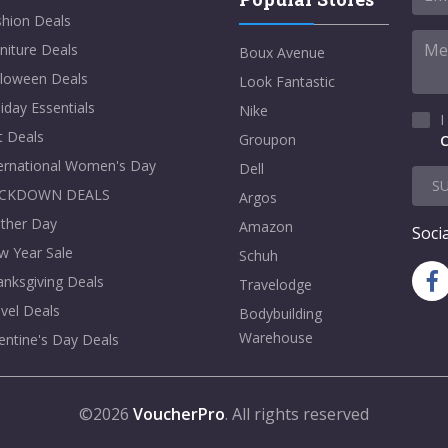
shion Deals
niture Deals
Boux Avenue
lloween Deals
Look Fantastic
iday Essentials
Nike
I
t Deals
Groupon
C
ternational Women's Day
Dell
S
CKDOWN DEALS
Argos
ther Day
Amazon
Socia
w Year Sale
Schuh
nksgiving Deals
Travelodge
vel Deals
Bodybuilding
Warehouse
entine's Day Deals
©2026
VoucherPro
. All rights reserved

PROBLEM DESCRIPTION:
Please return only the lines from the one with "entine's Day Deals" through the end of the listing, each exactly as written, first and last included.

OUTPUT:
entine's Day Deals
©2026
VoucherPro
. All rights reserved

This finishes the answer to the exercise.